_Records supplied_.

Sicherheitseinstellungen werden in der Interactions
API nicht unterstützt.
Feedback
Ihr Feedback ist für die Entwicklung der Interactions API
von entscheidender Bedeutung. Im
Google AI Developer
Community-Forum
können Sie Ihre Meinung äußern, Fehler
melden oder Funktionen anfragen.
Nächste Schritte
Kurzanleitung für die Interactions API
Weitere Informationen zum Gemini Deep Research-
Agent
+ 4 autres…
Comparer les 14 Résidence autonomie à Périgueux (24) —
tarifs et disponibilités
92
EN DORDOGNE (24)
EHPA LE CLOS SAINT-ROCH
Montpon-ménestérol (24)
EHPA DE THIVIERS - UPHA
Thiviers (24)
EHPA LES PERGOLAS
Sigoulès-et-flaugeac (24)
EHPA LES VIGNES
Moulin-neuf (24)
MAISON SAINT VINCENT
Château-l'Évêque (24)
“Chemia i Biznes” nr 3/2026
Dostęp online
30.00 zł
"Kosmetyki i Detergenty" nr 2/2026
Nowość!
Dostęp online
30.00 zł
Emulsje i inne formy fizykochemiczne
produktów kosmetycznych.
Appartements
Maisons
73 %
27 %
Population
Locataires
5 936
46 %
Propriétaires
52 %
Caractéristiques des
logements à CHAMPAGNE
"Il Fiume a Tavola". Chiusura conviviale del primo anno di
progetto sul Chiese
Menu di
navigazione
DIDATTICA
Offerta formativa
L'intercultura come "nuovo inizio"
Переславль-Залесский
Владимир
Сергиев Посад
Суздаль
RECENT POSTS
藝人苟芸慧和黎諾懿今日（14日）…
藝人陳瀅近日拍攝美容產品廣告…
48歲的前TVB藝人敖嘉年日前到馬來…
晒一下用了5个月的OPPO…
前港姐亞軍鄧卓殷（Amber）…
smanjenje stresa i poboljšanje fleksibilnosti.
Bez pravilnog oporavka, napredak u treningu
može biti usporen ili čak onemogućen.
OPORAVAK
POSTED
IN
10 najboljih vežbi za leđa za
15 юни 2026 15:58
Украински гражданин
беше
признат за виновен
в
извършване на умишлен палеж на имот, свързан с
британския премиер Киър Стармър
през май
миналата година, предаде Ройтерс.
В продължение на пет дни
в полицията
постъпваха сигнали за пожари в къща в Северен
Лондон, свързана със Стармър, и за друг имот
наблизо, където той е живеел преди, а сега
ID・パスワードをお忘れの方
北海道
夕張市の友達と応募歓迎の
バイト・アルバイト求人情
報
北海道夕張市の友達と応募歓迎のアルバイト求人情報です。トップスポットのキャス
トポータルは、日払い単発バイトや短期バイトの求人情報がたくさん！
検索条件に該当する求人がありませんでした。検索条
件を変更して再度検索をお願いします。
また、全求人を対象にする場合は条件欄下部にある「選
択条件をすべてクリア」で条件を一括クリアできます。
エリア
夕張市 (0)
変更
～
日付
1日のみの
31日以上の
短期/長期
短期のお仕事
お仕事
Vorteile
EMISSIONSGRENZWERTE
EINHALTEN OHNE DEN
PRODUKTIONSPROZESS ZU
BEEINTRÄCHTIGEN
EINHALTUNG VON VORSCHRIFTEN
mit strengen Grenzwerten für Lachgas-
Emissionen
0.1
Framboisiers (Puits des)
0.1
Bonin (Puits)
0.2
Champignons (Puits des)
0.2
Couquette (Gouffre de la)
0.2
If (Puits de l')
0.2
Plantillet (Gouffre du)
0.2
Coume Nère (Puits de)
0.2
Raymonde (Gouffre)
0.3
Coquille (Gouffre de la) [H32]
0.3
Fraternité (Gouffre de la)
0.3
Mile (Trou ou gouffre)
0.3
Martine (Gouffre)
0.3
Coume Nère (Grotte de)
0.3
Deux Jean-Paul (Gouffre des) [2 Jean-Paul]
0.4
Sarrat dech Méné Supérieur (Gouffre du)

_What you will do_. Begin at the line that has "EHPA LES PERGOLAS" in the entries above; stop after the line that has "produktów kosmetycznych.". Transcribe exactly those lines and no others.

_Task solution_.
EHPA LES PERGOLAS
Sigoulès-et-flaugeac (24)
EHPA LES VIGNES
Moulin-neuf (24)
MAISON SAINT VINCENT
Château-l'Évêque (24)
“Chemia i Biznes” nr 3/2026
Dostęp online
30.00 zł
"Kosmetyki i Detergenty" nr 2/2026
Nowość!
Dostęp online
30.00 zł
Emulsje i inne formy fizykochemiczne
produktów kosmetycznych.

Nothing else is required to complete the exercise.